Nous avons cependant trouvé une autre liste publiée par J.W. Nyakatura, dans son livre Abakama ba Bunyoro-Kitara (St-Justin, P.Q., Canada, 1947, p. 77-78). Ici, malheureusement, entre Nyabwongo I .« Bulemu » (qui est Nyabwongo II « Bulemu » chez Mgr Gorju) ont ‘été intercalés d’autres noms. En foute hypothèse, J.W. Nyakatura attribue à ce Nyabwongo I Rumoma-mahanga l’invasion du Rwanda. Ce Roi, disent les traditions au Bunyoro, aurait passé 4 ans en notre pays (ibidem p. 96-97).

  1. Les Mémorialistes Rwandais et les Aèdes du genre dynastique, désignent donc ce monarque comme Cwa fils de Nyabungo ; nous corrigeons ce dernier nom en Nyabwongo comme il se devait. Lorsque se produisit l’invasion, Kigeli I avait sa résidence sur le mont Kigali. Les envahisseurs arrivèrent en deux colonnes : l’une déboucha de l’ancienne province du Bwanacyambwe, à l’Est de Kigali, tandis que la deuxième arrivait du Nord en suivant le cours de la Nyabugogo. Cette dernière subit une défaite dans le Gatsata, au pied du Jali (en face de la ville capitale actuelle). Quant à la colonne venant de l’Est, elle se heurta aux guerriers envoyés à sa rencontre sous le commandement du prince Sekarongoro. La bataille eut lieu à la colline de Musave (en la Commune actuelle de Rubungo) et le prince Sekarongoro y fut blessé d’une javeline au front.

 

  1. Les Rwandais furent battus et se replièrent sur Kigali. Le monarque dut fuir de sa capitale que les envahisseurs incendièrent sous ses yeux ; il avait passé la Nyabarongo et fixé son camp à Runda, localité qui monte de la vallée de la Nyabarongo. Des cérémonies magiques ordonnées à faire reculer les envahisseurs ne manquèrent évidemment pas. Un arbre mémorial de ce genre, appelé Umuganzacyaro, fut planté sur les lieux du camp, et donna son nom à l’un des contreforts du massif de Runda, où il était ensuite devenu un arbre géant. Ce nom « Umuganzacyaro » est de la langue rwandaise archaïque, signifiant : « Triomphateur-sur-le-pays-étranger ».

 

  1. Les vainqueurs essayèrent bien de passer la Nyabarongo, à la poursuite de Kigeli I, pour lui arracher le riche butin de vaches qui avaient été évacuées. Quelques éléments, ayant réussi à atteindre la rive occidentale, furent facilement vaincus par les Rwandais, à l’endroit appelé depuis lors Ishinjaniro au pied de la localité Gihara. (en la Commune actuelle de Runda). Ceux qui furent faits prisonniers, eurent les doigts et les oreilles coupés et furent renvoyés vers le gros de l’expédition, afin de le terroriser.

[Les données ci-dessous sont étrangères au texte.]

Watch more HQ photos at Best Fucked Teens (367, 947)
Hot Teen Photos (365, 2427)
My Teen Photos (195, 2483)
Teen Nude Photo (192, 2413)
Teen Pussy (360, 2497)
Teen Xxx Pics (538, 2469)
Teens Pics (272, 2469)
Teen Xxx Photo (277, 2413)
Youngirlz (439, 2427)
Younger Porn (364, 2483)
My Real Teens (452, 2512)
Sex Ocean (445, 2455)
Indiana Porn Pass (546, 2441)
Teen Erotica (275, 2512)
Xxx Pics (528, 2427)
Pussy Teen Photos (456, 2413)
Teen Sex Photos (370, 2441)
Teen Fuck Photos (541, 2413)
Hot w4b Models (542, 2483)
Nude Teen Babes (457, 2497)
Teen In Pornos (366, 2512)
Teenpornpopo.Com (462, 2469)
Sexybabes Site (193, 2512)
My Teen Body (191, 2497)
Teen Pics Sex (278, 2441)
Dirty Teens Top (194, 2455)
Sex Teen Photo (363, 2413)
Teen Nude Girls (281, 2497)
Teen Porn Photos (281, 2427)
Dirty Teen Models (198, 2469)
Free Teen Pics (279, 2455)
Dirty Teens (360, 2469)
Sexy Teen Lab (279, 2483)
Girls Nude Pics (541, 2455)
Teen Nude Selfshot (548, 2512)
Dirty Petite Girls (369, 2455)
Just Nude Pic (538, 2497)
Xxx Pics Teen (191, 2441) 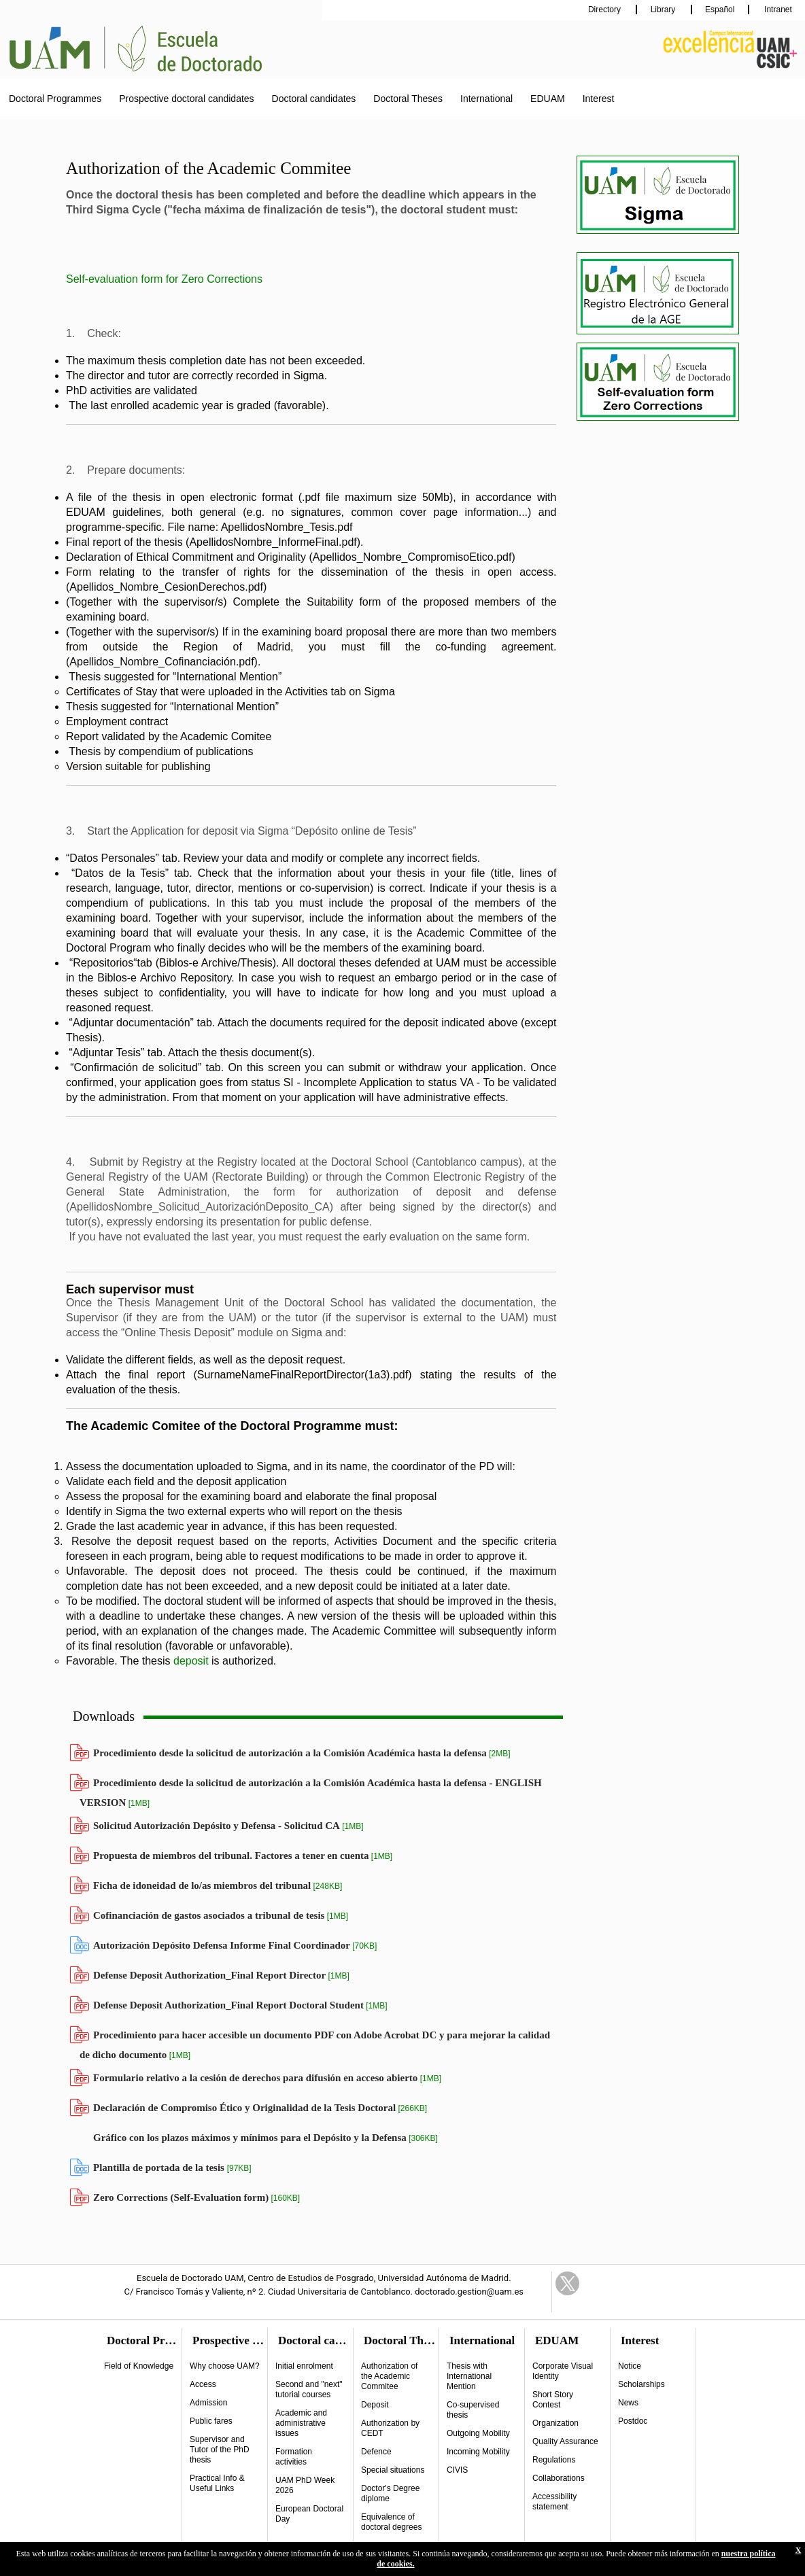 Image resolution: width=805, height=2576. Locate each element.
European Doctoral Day (309, 2514)
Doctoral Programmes (55, 98)
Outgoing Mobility (478, 2433)
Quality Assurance (565, 2441)
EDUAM (547, 98)
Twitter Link (567, 2283)
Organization (555, 2423)
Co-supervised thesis (473, 2410)
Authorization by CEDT (390, 2428)
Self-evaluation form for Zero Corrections (164, 279)
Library (664, 9)
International (486, 98)
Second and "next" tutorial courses (309, 2389)
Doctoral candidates (314, 98)
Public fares (211, 2421)
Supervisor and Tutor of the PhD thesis (220, 2450)
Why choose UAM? (225, 2366)
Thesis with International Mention (469, 2376)
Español (719, 9)
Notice (629, 2366)
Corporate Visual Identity (562, 2371)
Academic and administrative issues (301, 2423)
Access (203, 2384)
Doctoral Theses (408, 98)
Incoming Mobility (478, 2451)
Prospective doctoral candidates (186, 98)
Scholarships (641, 2384)
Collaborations (558, 2478)
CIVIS (457, 2470)
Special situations (392, 2470)
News (628, 2402)
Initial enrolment (304, 2366)
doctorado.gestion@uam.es (469, 2291)
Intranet (777, 9)
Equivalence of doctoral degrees (391, 2522)
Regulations (553, 2460)
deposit (191, 1661)
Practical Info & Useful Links (217, 2483)
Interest (599, 98)
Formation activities (293, 2457)
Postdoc (632, 2421)
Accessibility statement (554, 2501)
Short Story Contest (552, 2399)
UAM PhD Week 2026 (305, 2485)
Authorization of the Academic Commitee (389, 2376)
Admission (208, 2402)
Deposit (375, 2404)
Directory (605, 9)
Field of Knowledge (138, 2366)
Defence (376, 2451)
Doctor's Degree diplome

Remarquons que le terme « Ishinjaniro » est un monument de cette victoire en réalité trop facile. Dans la langue archaïque, il signifie : «Lieu-de-la-victoire. Dans la langue moderne nous dirions : Itsindaniro. Comme il se présente sous la forme de réciprocité, sa traduction plus littérale est « Lieu-de-la-victoire-de-part-et d’autre », « de la Victoire réciproque : » les uns triomphant, puis les autres à leur tour. Dans « Ishinjaniro », la racine est « shinj- ». Elle est conservée dans la langue moderne dans le verbe (gu)shi-nja : être témoin à charge (faire vaincre par le témoignage) ; et dans le substantif ishinjo = amphore d’hydromel dégusté durant les séances de hauts faits (autour de laquelle chaque héros narre ses victoires).

 

  1. Nous avons vu que le prince Sekarongoro fut blessé au front à la bataille de Musave. Il n’était certainement pas parti en Libérateur, car autrement il aurait dû se laisser tuer. Ce fut donc par le simple hasard des combats qu’il fut atteint. Mais ensuite son sang versé fut considéré comme un élément décisif dans la lutte engagée contre les Abanyoro et il fut décoré du surnom de Mutabazi = le Libérateur, qui éclipsera progressivement son vrai nom.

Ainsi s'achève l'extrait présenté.